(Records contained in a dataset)
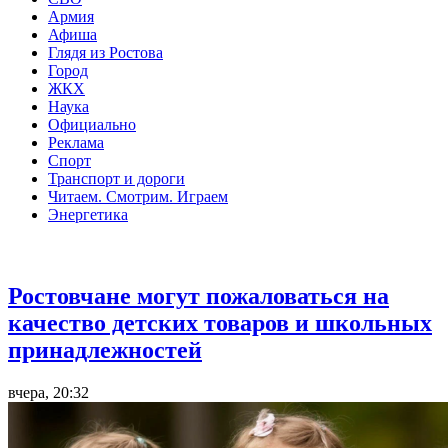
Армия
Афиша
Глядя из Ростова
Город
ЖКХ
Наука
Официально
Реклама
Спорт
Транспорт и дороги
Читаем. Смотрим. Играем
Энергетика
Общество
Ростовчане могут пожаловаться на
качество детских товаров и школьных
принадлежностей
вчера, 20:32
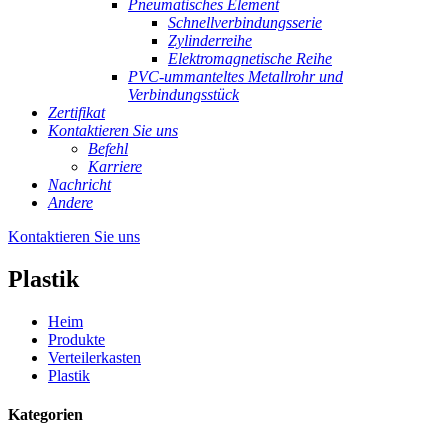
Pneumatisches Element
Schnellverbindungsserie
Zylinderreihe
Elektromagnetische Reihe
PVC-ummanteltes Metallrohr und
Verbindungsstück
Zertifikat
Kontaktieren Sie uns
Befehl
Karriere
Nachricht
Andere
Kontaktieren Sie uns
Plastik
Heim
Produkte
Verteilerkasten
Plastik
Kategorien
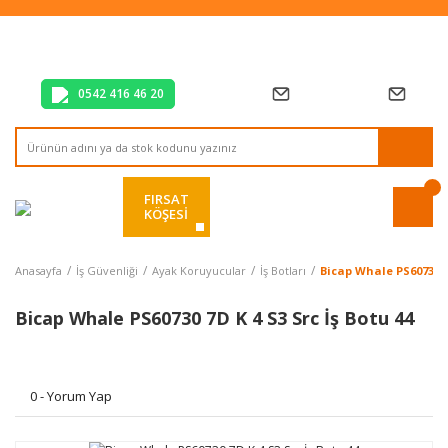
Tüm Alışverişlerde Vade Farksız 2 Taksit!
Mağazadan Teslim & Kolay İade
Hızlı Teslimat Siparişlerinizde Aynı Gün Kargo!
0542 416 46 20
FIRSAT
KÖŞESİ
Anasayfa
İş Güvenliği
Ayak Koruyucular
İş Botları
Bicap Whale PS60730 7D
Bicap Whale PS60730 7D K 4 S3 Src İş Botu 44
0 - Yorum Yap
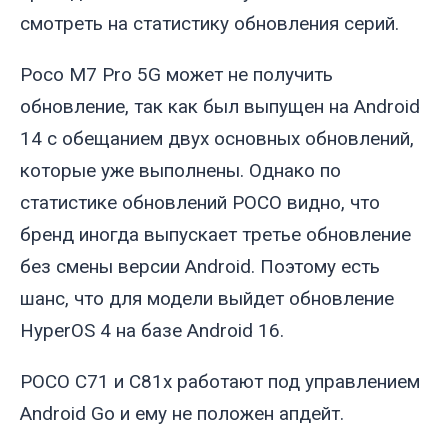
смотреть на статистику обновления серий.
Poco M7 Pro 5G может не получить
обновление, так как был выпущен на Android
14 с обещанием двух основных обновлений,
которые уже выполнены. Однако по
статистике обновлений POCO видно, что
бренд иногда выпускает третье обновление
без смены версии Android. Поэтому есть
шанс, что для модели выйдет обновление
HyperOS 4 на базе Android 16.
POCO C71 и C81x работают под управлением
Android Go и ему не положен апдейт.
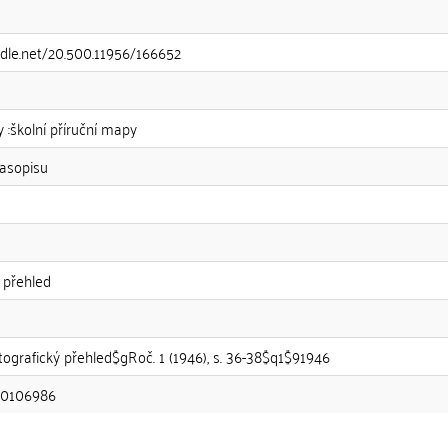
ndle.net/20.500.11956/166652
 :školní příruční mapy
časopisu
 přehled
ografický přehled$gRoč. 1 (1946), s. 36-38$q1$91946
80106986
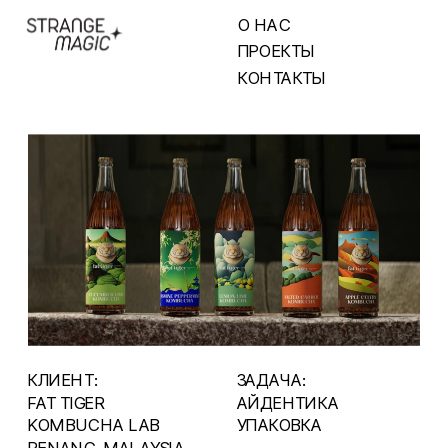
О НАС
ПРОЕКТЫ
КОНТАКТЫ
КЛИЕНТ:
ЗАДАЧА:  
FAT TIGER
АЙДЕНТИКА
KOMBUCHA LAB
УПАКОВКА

* * *

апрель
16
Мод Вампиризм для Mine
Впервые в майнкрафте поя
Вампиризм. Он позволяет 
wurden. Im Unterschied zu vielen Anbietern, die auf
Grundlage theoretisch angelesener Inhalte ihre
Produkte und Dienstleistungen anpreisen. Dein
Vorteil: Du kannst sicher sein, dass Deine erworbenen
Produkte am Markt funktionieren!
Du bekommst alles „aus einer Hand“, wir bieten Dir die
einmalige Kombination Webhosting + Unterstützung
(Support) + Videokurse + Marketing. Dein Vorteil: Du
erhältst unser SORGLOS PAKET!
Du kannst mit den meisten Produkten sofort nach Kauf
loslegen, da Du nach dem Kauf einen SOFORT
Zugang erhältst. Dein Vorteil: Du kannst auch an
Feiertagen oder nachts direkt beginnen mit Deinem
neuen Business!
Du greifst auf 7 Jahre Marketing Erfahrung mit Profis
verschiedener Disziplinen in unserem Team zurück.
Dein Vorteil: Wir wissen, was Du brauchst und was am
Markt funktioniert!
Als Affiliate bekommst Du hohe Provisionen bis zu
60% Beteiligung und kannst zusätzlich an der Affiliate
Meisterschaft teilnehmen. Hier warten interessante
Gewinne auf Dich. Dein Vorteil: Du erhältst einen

Task to complete: For each line in the data that contains the string "Kauf", give a copy of that line.

Task output:
Du kannst mit den meisten Produkten sofort nach Kauf
loslegen, da Du nach dem Kauf einen SOFORT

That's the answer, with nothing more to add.